Yet, just as in the US, Africa really needs more successful and sizeable women startups if the economy of the region is to grow and become globally competitive. Also, it is a fact that women tend to startup very different types of companies to their male counterparts; they are more unique in their product and service offerings; they approach social challenges and problem solving in a different way; they tend to operate their companies differently, with a conscious attitude to making a positive contribution to society as a whole, not just a focus on the bottom line. Basically women startups that are successful and grow to a point where they can fulfil their potential, have the capability of creating a better and more socially conscious and responsible world. So, what is holding us back as women entrepreneurs here in Africa and what can be done to address the situation?
Firstly, women entrepreneurs in Africa need more role models in the form of other successful women who have blazed a trail before them, starting new businesses in difficult circumstances, and emerging triumphant having built new companies and brands from scratch. They need to see examples of women who are juggling complex lives, working long hours in the business and still managing to run a household, take care of children, and hold a relationship together with their spouses. Many established women entrepreneurs or aspirant young women entrepreneurs just starting to think about starting up a business, can take comfort from the fact that so many women have successfully battled all the challenges and role models to follow in the difficult times.
Secondly, there needs to be more financial and business support for women starting out in business, or looking to grow their existing companies.
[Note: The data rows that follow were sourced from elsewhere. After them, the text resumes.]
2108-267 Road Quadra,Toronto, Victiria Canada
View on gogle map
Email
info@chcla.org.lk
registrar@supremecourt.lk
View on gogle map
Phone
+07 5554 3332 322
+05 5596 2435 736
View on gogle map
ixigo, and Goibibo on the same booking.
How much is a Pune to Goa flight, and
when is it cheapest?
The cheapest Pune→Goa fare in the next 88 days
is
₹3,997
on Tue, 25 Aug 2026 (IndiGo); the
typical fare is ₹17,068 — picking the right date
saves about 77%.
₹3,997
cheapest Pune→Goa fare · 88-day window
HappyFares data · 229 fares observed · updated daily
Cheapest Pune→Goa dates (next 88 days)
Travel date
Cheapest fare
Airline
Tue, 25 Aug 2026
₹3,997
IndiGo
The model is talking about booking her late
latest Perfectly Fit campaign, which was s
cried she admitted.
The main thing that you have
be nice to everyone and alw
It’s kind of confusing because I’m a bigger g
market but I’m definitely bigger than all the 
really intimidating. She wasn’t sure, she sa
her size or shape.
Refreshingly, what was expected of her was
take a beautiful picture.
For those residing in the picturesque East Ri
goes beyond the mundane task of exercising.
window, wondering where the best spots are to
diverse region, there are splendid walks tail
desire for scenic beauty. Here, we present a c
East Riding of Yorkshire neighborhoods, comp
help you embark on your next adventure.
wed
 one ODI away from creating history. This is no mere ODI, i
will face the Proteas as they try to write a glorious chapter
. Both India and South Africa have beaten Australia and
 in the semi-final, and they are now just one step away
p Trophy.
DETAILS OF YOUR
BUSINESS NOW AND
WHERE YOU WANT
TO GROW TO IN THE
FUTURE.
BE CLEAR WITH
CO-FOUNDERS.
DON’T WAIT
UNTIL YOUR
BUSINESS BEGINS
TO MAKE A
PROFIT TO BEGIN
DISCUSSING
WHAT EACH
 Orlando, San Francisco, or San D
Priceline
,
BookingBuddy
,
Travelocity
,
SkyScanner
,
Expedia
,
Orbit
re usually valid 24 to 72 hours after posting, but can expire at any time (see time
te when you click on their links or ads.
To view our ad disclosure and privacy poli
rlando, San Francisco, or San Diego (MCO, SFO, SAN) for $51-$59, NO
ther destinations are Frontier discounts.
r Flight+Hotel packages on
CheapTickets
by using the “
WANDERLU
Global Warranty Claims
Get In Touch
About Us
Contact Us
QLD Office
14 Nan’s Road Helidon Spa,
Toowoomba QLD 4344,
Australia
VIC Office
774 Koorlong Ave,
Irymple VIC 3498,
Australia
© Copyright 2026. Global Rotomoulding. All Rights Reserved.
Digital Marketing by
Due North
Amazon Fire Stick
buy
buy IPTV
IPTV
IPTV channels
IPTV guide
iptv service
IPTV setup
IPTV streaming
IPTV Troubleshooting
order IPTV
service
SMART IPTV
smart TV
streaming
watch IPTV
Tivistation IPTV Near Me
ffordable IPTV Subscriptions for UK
Women in Africa typically invest their own hard-earned money in the early days of establishing a new business venture, and due to the inequity of salaries on the continent for women, they always start out with a very limited amount of capital. This means that cash flow is always tight in the early years, and indeed, can often remain the case throughout the majority of the business operating years. Many women entrepreneurs are often learning the business ropes the hard way, on the job, and could often use more business advice and support to ensure they are operating their businesses in the most effective way.
Thirdly, the bulk of venture capital investments tend to go to male operated companies and the investment decisions tend to be made by male investors, simply because the number of angel investors and venture capitalists who are women are proportionately small. So, women need to become much more proactive in their approaches to secure the interests of these influential people and to be better prepared with solid business proposals in order to gain their attention and their positive decisions.
Finally, it is important that young women in their school and university years, if not earlier, are taught that they can be anything they want to be when they are older, including becoming successful entrepreneurs, building their own businesses and brands, and forging their own career and business paths. They need to be supported in that decision making process, and educated with sound business management and financial planning skills to assist them on their entrepreneurial journeys.
Women entrepreneurs have such a key role to play in the economic growth and social development of Africa – let’s make 2015 the year that we see many more of them emerging as business forces to be reckoned with.